Control of the Laredo Gateway, UP wrote, would give CPKC the “ability to increase the costs or reduce the quality of rail service in Mexico for railroads providing shippers competitive options to CPKC north of Laredo. CPKC would have a strong incentive to engage in this type of anticompetitive conduct: to meet Applicants’ aggressive promises to investors, CPKC must divert substantial volumes of business from shippers currently using UP or BNSF to provide service north of Laredo without sacrificing profits. The limited (if not illusory) efficiencies arising from the proposed transaction will not achieve those aggressive promises. UP’s comments propose narrowly tailored conditions the Board should impose to prevent the reduction of competitive options at gateways, particularly the Laredo Gateway.”

Railway Age provides highlights below of some conditions UP suggests if STB approves the CP-KCS merger:

• In their application, CP and KCS only “promise to provide shippers rates to gateways that are ‘commercially reasonable,’” UP wrote. Because of this, STB should require CP and KCS “to agree that when a customer asks CPKC to provide rates for (i) CPKC service for only former-CP, former-KCS, and/or former-KCSM portions of an origin-to-destination route, and (ii) CPKC single-line service on a competitive route, CPKC must provide the customer with a Rule 11 rate for the former-CP, former-KCS, or former-KCSM portions that reflects a mileage-based prorate of the CPKC single-line rate.”

• STB should “require Applicants to abide by the commitments KCS made when it acquired Tex Mex* to protect operations involving the Laredo Gateway and Laredo Bridge.” Specifically:
— “CPKC will not change the basic structure and operations of KCSM except through negotiations. CPKC’s carriers (including KCSM) will continue to cooperate closely and fairly with UP, BNSF and other rail carriers on interline services such as pre-blocking rail cars, improving automated customs pre-clearance procedures, supplying cars for shipments, accommodating run-through train service, providing excellent service, and promptly quoting rates.
— “CPKC will honor the terms of all existing Tex Mex and KCSM agreements and will allow such agreements to continue to their full term and not seek to cancel them early, even if it has the legal right to do so.
— “CPKC will treat all carriers fairly at the Laredo Bridge. CPKC will abide by the existing dispatching and operating practices over the Bridge, will not make any unilateral changes in the way the Bridge is dispatched and operated, and KCS, Tex Mex, and KCSM will continue to be bound by the contracts and agreements that now govern operations over the Bridge.
— “CPKC will ensure safety remains a top priority with regard to CPKC operations at the Laredo Gateway.”
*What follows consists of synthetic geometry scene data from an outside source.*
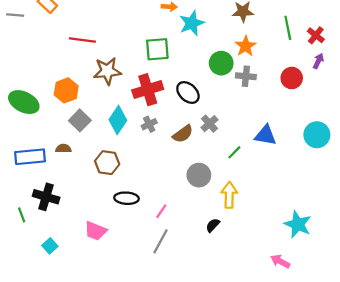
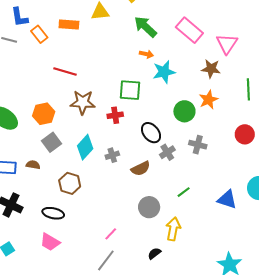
gray cross: (246, 76) -> (198, 145), moved
red cross: (148, 90) -> (115, 115), moved, size x0.6
gray cross: (210, 124) -> (167, 152), moved
blue triangle: (265, 135) -> (227, 199), moved
black ellipse: (126, 198) -> (53, 213), moved

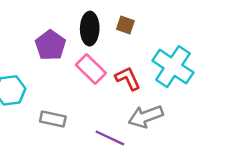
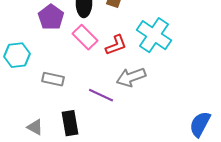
red L-shape: (128, 78) -> (116, 45), turned 95

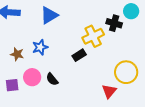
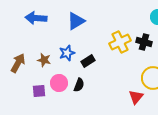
black cross: (114, 23) -> (144, 42), moved
black rectangle: (79, 55) -> (88, 61), moved
black semicircle: (52, 79) -> (79, 85), turned -120

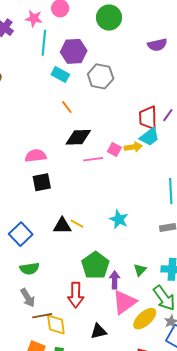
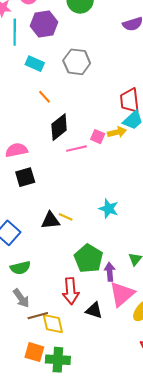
purple hexagon: (74, 51) -> (44, 24), moved
black diamond: (78, 137) -> (59, 127), turned -32
black triangle: (99, 331) -> (94, 310), moved, turned 36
• STB should require Applicants “to provide UP access to any new bridge CPKC constructs at Laredo on the same terms as it provides UP access to the existing International Bridge.”
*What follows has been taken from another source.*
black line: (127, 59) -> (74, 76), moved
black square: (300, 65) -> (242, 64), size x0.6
CPKC: UP Seeks Conditions at Laredo Gateway

• Since the Applicants fail “to address the impact of their planned traffic growth on capacity needs of joint facilities,” UP wrote, STB “should impose conditions to ensure the [merger] transaction’s implementation is in the public interest, and that CPKC cannot inappropriately force UP and other railroads—and their customers—to subsidize the transaction.” The conditions are:
— “First, Applicants must work with owners and users of rail lines and other facilities that would be used jointly by CPKC to identify investments in new capacity necessary to accommodate CPKC’s planned traffic growth.
— “Second, Applicants must commit to fund necessary investments in new capacity, with other railroads paying their fair share to the extent they use the new capacity in the future.
— “Third, Applicants must commit not to increase CPKC operations on affected lines above pre-merger CP or KCS levels until the owners and users of the lines agree sufficient capacity has been added to accommodate the traffic growth. The Board would remain available to resolve disputes at any stage of the process.”
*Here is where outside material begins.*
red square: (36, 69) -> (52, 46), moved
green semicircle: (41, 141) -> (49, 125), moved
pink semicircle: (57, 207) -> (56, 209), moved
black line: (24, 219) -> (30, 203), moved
CPKC: UP Seeks Conditions at Laredo Gateway

UP concluded by saying that its “proposed conditions would partially mitigate the harms that would result from approval of the [CP-KCS merger] transaction. If the Board does not impose UP’s proposed conditions, it should deny the [merger] Application.”

* From Wikipedia: The Texas Mexican Railway was a railroad that operated as a subsidiary of the Kansas City Southern Railway in Texas. It is often referred to as the Tex-Mex, or TexMex Railway. On Jan. 1, 2005, Kansas City Southern took control of the Texas Mexican Railway and the U.S. portion of the Texas Mexican Railway International Bridge in Laredo, Tex. The railroad is a vital link in KCS’s rail network, connecting KCS and KCS de Mexico. While Tex-Mex remains a separate legal entity, KCS and Tex-Mex are operated as one railroad.